About this task
Word for word, output every line of the material below, minus pictures.

Given records

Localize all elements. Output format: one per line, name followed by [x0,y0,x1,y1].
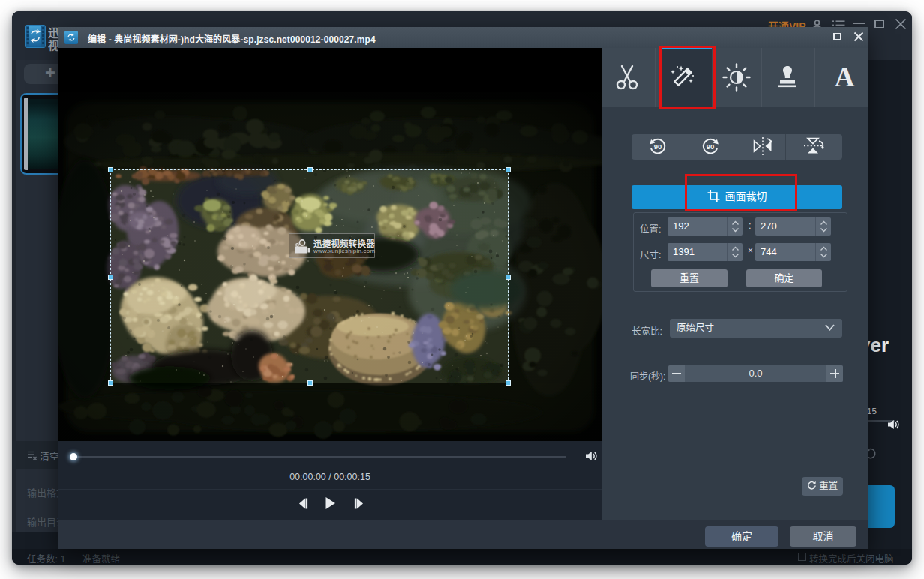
svg-text:90: 90 [706,142,715,151]
svg-text:90: 90 [654,142,662,151]
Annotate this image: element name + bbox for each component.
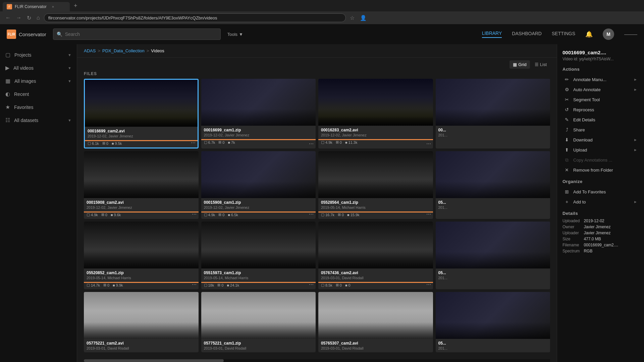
more-options-button[interactable]: ⋯ [426, 141, 431, 146]
breadcrumb-adas[interactable]: ADAS [84, 48, 96, 53]
tools-dropdown[interactable]: Tools ▼ [227, 32, 243, 37]
annotations-icon: ⊞ [217, 283, 220, 287]
video-card[interactable]: 05... 201... [436, 292, 550, 352]
upload-label: Upload [573, 147, 630, 153]
nav-library[interactable]: LIBRARY [482, 31, 502, 38]
active-tab[interactable]: F FLIR Conservator × [3, 2, 70, 11]
add-favorites-icon: ⊞ [564, 189, 570, 195]
organize-add-to[interactable]: + Add to ► [562, 197, 639, 207]
card-title: 00016283_cam2.avi [321, 128, 430, 132]
video-card[interactable]: 05520852_cam1.zip 2019-05-14, Michael Ha… [84, 222, 199, 289]
video-card[interactable]: 00... 201... [436, 79, 550, 148]
close-tab-button[interactable]: × [52, 5, 54, 9]
home-button[interactable]: ⌂ [35, 13, 41, 22]
back-button[interactable]: ← [4, 13, 12, 22]
reload-button[interactable]: ↻ [25, 13, 33, 22]
profile-button[interactable]: 👤 [359, 13, 368, 22]
video-card[interactable]: 05... 201... [436, 222, 550, 289]
video-card[interactable]: 05... 201... [436, 151, 550, 219]
video-card[interactable]: 05767436_cam2.avi 2019-03-01, David Risd… [318, 222, 433, 289]
list-view-button[interactable]: ☰ List [531, 60, 550, 69]
action-share[interactable]: ⤴ Share [562, 125, 639, 135]
more-options-button[interactable]: ⋯ [192, 212, 197, 217]
more-options-button[interactable]: ⋯ [192, 282, 197, 287]
nav-settings[interactable]: SETTINGS [552, 31, 575, 38]
search-input[interactable] [65, 32, 217, 37]
search-bar: 🔍 [53, 28, 221, 40]
sidebar-item-all-datasets[interactable]: ☷ All datasets ▼ [0, 114, 77, 127]
size-icon: ■ [111, 213, 113, 217]
spectrum-label: Spectrum [562, 249, 580, 253]
share-label: Share [573, 127, 637, 132]
grid-view-button[interactable]: ▦ Grid [509, 60, 530, 69]
forward-button[interactable]: → [15, 13, 23, 22]
uploader-value: Javier Jimenez [584, 231, 639, 235]
nav-dashboard[interactable]: DASHBOARD [512, 31, 542, 38]
stat-annotations: ⊞ 0 [338, 213, 344, 217]
search-input-wrap[interactable]: 🔍 [53, 28, 221, 40]
video-id-label: Video id: [562, 57, 578, 61]
notification-bell-icon[interactable]: 🔔 [585, 31, 593, 38]
video-card[interactable]: 00016699_cam1.zip 2019-12-02, Javier Jim… [201, 79, 316, 148]
card-meta: 2019-05-14, Michael Harris [321, 205, 430, 209]
scrollbar-thumb[interactable] [84, 359, 224, 362]
reprocess-icon: ↺ [564, 107, 570, 113]
video-card[interactable]: 05775221_cam2.avi 2019-03-01, David Risd… [84, 292, 199, 352]
more-options-button[interactable]: ⋯ [426, 282, 431, 287]
avatar[interactable]: M [603, 28, 614, 40]
video-card[interactable]: 05775221_cam1.zip 2019-03-01, David Risd… [201, 292, 316, 352]
card-meta: 2019-12-02, Javier Jimenez [321, 133, 430, 137]
sidebar-item-recent[interactable]: ◐ Recent [0, 87, 77, 101]
action-segment[interactable]: ✂ Segment Tool [562, 95, 639, 105]
action-edit-details[interactable]: ✎ Edit Details [562, 115, 639, 125]
more-options-button[interactable]: ⋯ [309, 141, 314, 146]
organize-add-favorites[interactable]: ⊞ Add To Favorites [562, 187, 639, 197]
sidebar-label-favorites: Favorites [14, 105, 34, 110]
panel-title: 00016699_cam2.... [562, 50, 639, 55]
video-card[interactable]: 05515973_cam1.zip 2019-05-14, Michael Ha… [201, 222, 316, 289]
breadcrumb-pdx[interactable]: PDX_Data_Collection [102, 48, 145, 53]
stat-annotations: ⊞ 0 [101, 213, 107, 217]
address-bar[interactable]: flirconservator.com/projects/fJDrPhxcqF7… [44, 13, 346, 22]
stat-size: ■ 7k [228, 140, 235, 144]
search-icon: 🔍 [57, 32, 62, 37]
uploaded-label: Uploaded [562, 219, 580, 223]
video-card[interactable]: 00015908_cam1.zip 2019-12-02, Javier Jim… [201, 151, 316, 219]
action-remove-folder[interactable]: ✕ Remove from Folder [562, 165, 639, 175]
sidebar-item-all-videos[interactable]: ▶ All videos ▼ [0, 61, 77, 74]
tools-label: Tools [227, 32, 237, 37]
share-icon: ⤴ [564, 127, 570, 133]
action-reprocess[interactable]: ↺ Reprocess [562, 105, 639, 115]
video-card[interactable]: 00016283_cam2.avi 2019-12-02, Javier Jim… [318, 79, 433, 148]
card-title: 05528564_cam1.zip [321, 200, 430, 205]
action-annotate[interactable]: ✏ Annotate Manu... ► [562, 74, 639, 84]
more-options-button[interactable]: ⋯ [309, 282, 314, 287]
action-auto-annotate[interactable]: ⚙ Auto Annotate ► [562, 84, 639, 95]
more-options-button[interactable]: ⋯ [191, 140, 196, 145]
sidebar-item-all-images[interactable]: ▦ All images ▼ [0, 74, 77, 87]
grid-container[interactable]: 00016699_cam2.avi 2019-12-02, Javier Jim… [77, 79, 557, 359]
more-options-button[interactable]: ⋯ [309, 212, 314, 217]
action-upload[interactable]: ⬆ Upload ► [562, 145, 639, 155]
download-arrow-icon: ► [634, 138, 637, 142]
video-thumbnail [84, 222, 199, 268]
annotate-arrow-icon: ► [634, 77, 637, 81]
sidebar-item-projects[interactable]: ▢ Projects ▼ [0, 48, 77, 61]
video-card[interactable]: 00015908_cam2.avi 2019-12-02, Javier Jim… [84, 151, 199, 219]
video-card[interactable]: 00016699_cam2.avi 2019-12-02, Javier Jim… [84, 79, 199, 148]
video-card[interactable]: 05765307_cam2.avi 2019-03-01, David Risd… [318, 292, 433, 352]
bookmark-button[interactable]: ☆ [348, 13, 356, 22]
stat-frames: ▢ 4.9k [204, 213, 215, 217]
sidebar-item-favorites[interactable]: ★ Favorites [0, 101, 77, 114]
horizontal-scrollbar[interactable] [84, 359, 550, 362]
all-videos-expand-icon: ▼ [68, 66, 71, 70]
card-title: 05765307_cam2.avi [321, 341, 430, 346]
action-download[interactable]: ⬇ Download ► [562, 135, 639, 145]
annotate-icon: ✏ [564, 76, 570, 82]
uploader-label: Uploader [562, 231, 580, 235]
auto-annotate-icon: ⚙ [564, 86, 570, 93]
new-tab-button[interactable]: + [71, 2, 80, 9]
video-card[interactable]: 05528564_cam1.zip 2019-05-14, Michael Ha… [318, 151, 433, 219]
annotations-icon: ⊞ [338, 213, 341, 217]
more-options-button[interactable]: ⋯ [426, 212, 431, 217]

Final answer
Localize all elements. Output format: one per line, name followed by [x0,y0,x1,y1].
svg-text:90: 90 [706,142,715,151]
svg-text:90: 90 [654,142,662,151]
Annotate this image: element name + bbox for each component.
more-options-button[interactable]: ⋯ [426, 141, 431, 146]
breadcrumb-adas[interactable]: ADAS [84, 48, 96, 53]
tools-dropdown[interactable]: Tools ▼ [227, 32, 243, 37]
annotations-icon: ⊞ [217, 283, 220, 287]
video-card[interactable]: 05... 201... [436, 292, 550, 352]
upload-label: Upload [573, 147, 630, 153]
nav-library[interactable]: LIBRARY [482, 31, 502, 38]
active-tab[interactable]: F FLIR Conservator × [3, 2, 70, 11]
add-favorites-icon: ⊞ [564, 189, 570, 195]
organize-add-to[interactable]: + Add to ► [562, 197, 639, 207]
card-title: 00016283_cam2.avi [321, 128, 430, 132]
video-card[interactable]: 05520852_cam1.zip 2019-05-14, Michael Ha… [84, 222, 199, 289]
video-card[interactable]: 00... 201... [436, 79, 550, 148]
close-tab-button[interactable]: × [52, 5, 54, 9]
home-button[interactable]: ⌂ [35, 13, 41, 22]
back-button[interactable]: ← [4, 13, 12, 22]
reload-button[interactable]: ↻ [25, 13, 33, 22]
profile-button[interactable]: 👤 [359, 13, 368, 22]
video-card[interactable]: 05... 201... [436, 222, 550, 289]
video-card[interactable]: 05... 201... [436, 151, 550, 219]
video-card[interactable]: 05767436_cam2.avi 2019-03-01, David Risd… [318, 222, 433, 289]
list-view-button[interactable]: ☰ List [531, 60, 550, 69]
action-share[interactable]: ⤴ Share [562, 125, 639, 135]
more-options-button[interactable]: ⋯ [192, 212, 197, 217]
more-options-button[interactable]: ⋯ [192, 282, 197, 287]
nav-settings[interactable]: SETTINGS [552, 31, 575, 38]
search-input[interactable] [65, 32, 217, 37]
search-bar: 🔍 [53, 28, 221, 40]
sidebar-item-all-datasets[interactable]: ☷ All datasets ▼ [0, 114, 77, 127]
size-icon: ■ [111, 213, 113, 217]
spectrum-label: Spectrum [562, 249, 580, 253]
share-label: Share [573, 127, 637, 132]
grid-view-button[interactable]: ▦ Grid [509, 60, 530, 69]
forward-button[interactable]: → [15, 13, 23, 22]
uploader-value: Javier Jimenez [584, 231, 639, 235]
nav-dashboard[interactable]: DASHBOARD [512, 31, 542, 38]
stat-annotations: ⊞ 0 [338, 213, 344, 217]
search-input-wrap[interactable]: 🔍 [53, 28, 221, 40]
video-id-label: Video id: [562, 57, 578, 61]
notification-bell-icon[interactable]: 🔔 [585, 31, 593, 38]
video-card[interactable]: 00016699_cam1.zip 2019-12-02, Javier Jim… [201, 79, 316, 148]
card-meta: 2019-05-14, Michael Harris [321, 205, 430, 209]
scrollbar-thumb[interactable] [84, 359, 224, 362]
reprocess-icon: ↺ [564, 107, 570, 113]
video-card[interactable]: 05775221_cam2.avi 2019-03-01, David Risd… [84, 292, 199, 352]
more-options-button[interactable]: ⋯ [426, 282, 431, 287]
avatar[interactable]: M [603, 28, 614, 40]
video-card[interactable]: 05775221_cam1.zip 2019-03-01, David Risd… [201, 292, 316, 352]
card-meta: 2019-12-02, Javier Jimenez [321, 133, 430, 137]
sidebar-item-recent[interactable]: ◐ Recent [0, 87, 77, 101]
action-segment[interactable]: ✂ Segment Tool [562, 95, 639, 105]
action-edit-details[interactable]: ✎ Edit Details [562, 115, 639, 125]
more-options-button[interactable]: ⋯ [309, 141, 314, 146]
organize-add-favorites[interactable]: ⊞ Add To Favorites [562, 187, 639, 197]
sidebar-label-favorites: Favorites [14, 105, 34, 110]
panel-title: 00016699_cam2.... [562, 50, 639, 55]
video-card[interactable]: 05515973_cam1.zip 2019-05-14, Michael Ha… [201, 222, 316, 289]
breadcrumb-pdx[interactable]: PDX_Data_Collection [102, 48, 145, 53]
stat-annotations: ⊞ 0 [101, 213, 107, 217]
address-bar[interactable]: flirconservator.com/projects/fJDrPhxcqF7… [44, 13, 346, 22]
stat-size: ■ 7k [228, 140, 235, 144]
search-icon: 🔍 [57, 32, 62, 37]
uploaded-label: Uploaded [562, 219, 580, 223]
video-card[interactable]: 00015908_cam1.zip 2019-12-02, Javier Jim… [201, 151, 316, 219]
action-remove-folder[interactable]: ✕ Remove from Folder [562, 165, 639, 175]
sidebar-item-all-videos[interactable]: ▶ All videos ▼ [0, 61, 77, 74]
tools-label: Tools [227, 32, 237, 37]
share-icon: ⤴ [564, 127, 570, 133]
action-reprocess[interactable]: ↺ Reprocess [562, 105, 639, 115]
video-card[interactable]: 00016283_cam2.avi 2019-12-02, Javier Jim… [318, 79, 433, 148]
card-title: 05528564_cam1.zip [321, 200, 430, 205]
action-annotate[interactable]: ✏ Annotate Manu... ► [562, 74, 639, 84]
more-options-button[interactable]: ⋯ [309, 282, 314, 287]
action-auto-annotate[interactable]: ⚙ Auto Annotate ► [562, 84, 639, 95]
more-options-button[interactable]: ⋯ [191, 140, 196, 145]
sidebar-item-all-images[interactable]: ▦ All images ▼ [0, 74, 77, 87]
grid-container[interactable]: 00016699_cam2.avi 2019-12-02, Javier Jim… [77, 79, 557, 359]
more-options-button[interactable]: ⋯ [309, 212, 314, 217]
action-upload[interactable]: ⬆ Upload ► [562, 145, 639, 155]
download-arrow-icon: ► [634, 138, 637, 142]
video-thumbnail [84, 222, 199, 268]
annotate-arrow-icon: ► [634, 77, 637, 81]
sidebar-item-projects[interactable]: ▢ Projects ▼ [0, 48, 77, 61]
video-card[interactable]: 00015908_cam2.avi 2019-12-02, Javier Jim… [84, 151, 199, 219]
video-card[interactable]: 00016699_cam2.avi 2019-12-02, Javier Jim… [84, 79, 199, 148]
video-card[interactable]: 05765307_cam2.avi 2019-03-01, David Risd… [318, 292, 433, 352]
bookmark-button[interactable]: ☆ [348, 13, 356, 22]
stat-frames: ▢ 4.9k [204, 213, 215, 217]
sidebar-item-favorites[interactable]: ★ Favorites [0, 101, 77, 114]
horizontal-scrollbar[interactable] [84, 359, 550, 362]
all-videos-expand-icon: ▼ [68, 66, 71, 70]
card-title: 05765307_cam2.avi [321, 341, 430, 346]
action-download[interactable]: ⬇ Download ► [562, 135, 639, 145]
annotate-icon: ✏ [564, 76, 570, 82]
uploader-label: Uploader [562, 231, 580, 235]
auto-annotate-icon: ⚙ [564, 86, 570, 93]
new-tab-button[interactable]: + [71, 2, 80, 9]
video-card[interactable]: 05528564_cam1.zip 2019-05-14, Michael Ha… [318, 151, 433, 219]
annotations-icon: ⊞ [338, 213, 341, 217]
more-options-button[interactable]: ⋯ [426, 212, 431, 217]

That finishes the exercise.